Kiya mengerjapkan matanya menerima cahaya lampu yang sangat terang. Samar-samar pandangannya kembali dapat melihat apa yang ada dihadapannya. Putih. Ruangan ini bercat warna putih secara menyeluruh. Terdapat kain-kain lembut yang bergoyang diterpa angin yang berasal dari ac. Ruangan ini juga sangat dingin. Matanya menjelalah seluruh isi ruangan.
"Dimana ini?" Batinnya.
Ceklek.
Kiya menoleh kesebelah kiri saat mendengar suara pintu dibuka. Ia hendak berdiri, namun baru ia sadari tangan dan kakinya diikat kencang disebuah ranjang membentuk huruf x. Dari kejauhan, Kiya dapat melihat ada seseorang yang berjalan mendekatinya melewati kain-kain halus tersebut.
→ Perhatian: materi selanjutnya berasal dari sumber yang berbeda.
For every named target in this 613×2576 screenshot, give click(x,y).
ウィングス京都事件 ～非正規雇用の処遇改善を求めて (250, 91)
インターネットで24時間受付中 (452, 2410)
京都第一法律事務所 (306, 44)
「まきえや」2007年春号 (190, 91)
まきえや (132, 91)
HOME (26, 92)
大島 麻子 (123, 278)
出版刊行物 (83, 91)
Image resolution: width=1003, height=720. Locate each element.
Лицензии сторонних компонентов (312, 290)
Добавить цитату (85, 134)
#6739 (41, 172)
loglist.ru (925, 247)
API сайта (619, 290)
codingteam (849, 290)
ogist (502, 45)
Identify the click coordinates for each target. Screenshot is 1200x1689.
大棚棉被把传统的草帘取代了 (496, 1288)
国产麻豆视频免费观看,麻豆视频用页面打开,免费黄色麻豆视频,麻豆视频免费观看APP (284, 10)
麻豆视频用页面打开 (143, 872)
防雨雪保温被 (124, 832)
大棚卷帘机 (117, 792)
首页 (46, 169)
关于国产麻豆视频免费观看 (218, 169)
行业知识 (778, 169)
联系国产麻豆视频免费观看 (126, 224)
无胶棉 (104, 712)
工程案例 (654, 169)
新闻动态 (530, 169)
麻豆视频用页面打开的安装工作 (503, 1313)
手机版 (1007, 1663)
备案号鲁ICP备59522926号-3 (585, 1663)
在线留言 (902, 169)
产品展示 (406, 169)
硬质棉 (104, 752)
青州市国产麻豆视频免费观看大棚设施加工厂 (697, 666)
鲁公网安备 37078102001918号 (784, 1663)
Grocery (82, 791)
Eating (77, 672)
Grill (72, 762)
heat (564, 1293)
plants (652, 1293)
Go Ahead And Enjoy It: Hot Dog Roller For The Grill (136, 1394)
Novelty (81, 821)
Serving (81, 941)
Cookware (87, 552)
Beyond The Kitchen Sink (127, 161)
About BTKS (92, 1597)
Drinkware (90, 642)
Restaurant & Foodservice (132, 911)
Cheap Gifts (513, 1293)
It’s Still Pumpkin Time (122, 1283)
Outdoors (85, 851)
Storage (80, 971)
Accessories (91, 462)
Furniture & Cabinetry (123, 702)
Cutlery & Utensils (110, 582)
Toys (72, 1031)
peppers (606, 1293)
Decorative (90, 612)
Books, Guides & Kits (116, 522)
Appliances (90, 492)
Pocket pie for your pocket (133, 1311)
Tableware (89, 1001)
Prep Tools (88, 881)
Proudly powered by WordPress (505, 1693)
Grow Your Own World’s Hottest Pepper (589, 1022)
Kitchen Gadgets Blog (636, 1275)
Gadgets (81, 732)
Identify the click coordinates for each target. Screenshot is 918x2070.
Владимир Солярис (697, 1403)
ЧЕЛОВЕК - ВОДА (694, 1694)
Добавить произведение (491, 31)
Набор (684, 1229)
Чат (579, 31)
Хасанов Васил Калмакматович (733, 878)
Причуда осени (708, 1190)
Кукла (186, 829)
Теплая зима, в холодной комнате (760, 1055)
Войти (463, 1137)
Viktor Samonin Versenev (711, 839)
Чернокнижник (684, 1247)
"Lo siapa?" Teriaknya ketakutan.
Kiya masih terus mencoba menarik ikatan kaki dan tangannya berusaha untuk melepaskan diri. Sesekali matanya waspada dengan kehadiran orang tersebut. Namun, usahanya untuk melepaskan tangan dan kakinya dari ikatan malah sia-sia. Bukannya melonggar, ikatan tersebut semakin kuat. Langkah kaki orang mendekat semakin terdengar jelas di telinga Kiya membuat jantungnya berdetak kencang.
Kiya sudah dapat melihat bayangan orang tersebut yang semakin mendekat dibalik kain-kain tipis berwarna putih.
"Seorang pria, siapa dia?" Batin Kiya saat dapat melihat bayangan orang tersebut adalah seorang pria.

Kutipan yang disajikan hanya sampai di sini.